======== Dataset

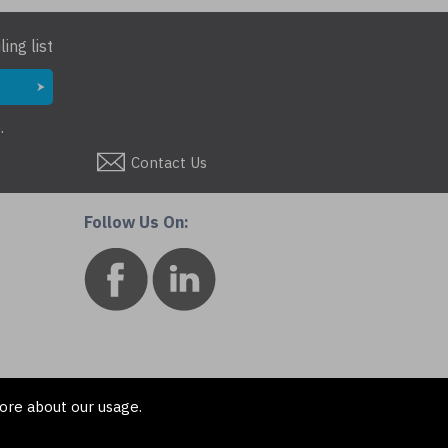
ing list
.
Contact Us
Follow Us On:
ore about our usage.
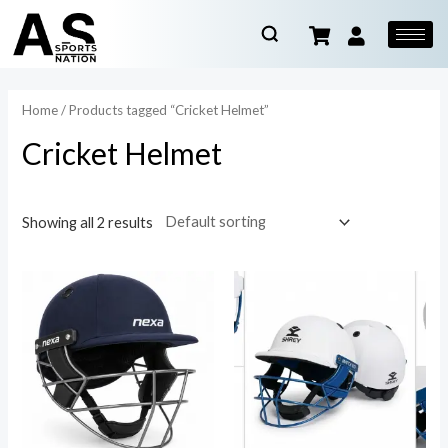
Home
/ Products tagged “Cricket Helmet”
Cricket Helmet
Showing all 2 results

================

**Problem to work on**. With the pictures excluded, restate the material exactly as it stands.

**Result of this exercise**.
ing list
.
Contact Us
Follow Us On:
ore about our usage.
Home
/ Products tagged “Cricket Helmet”
Cricket Helmet
Showing all 2 results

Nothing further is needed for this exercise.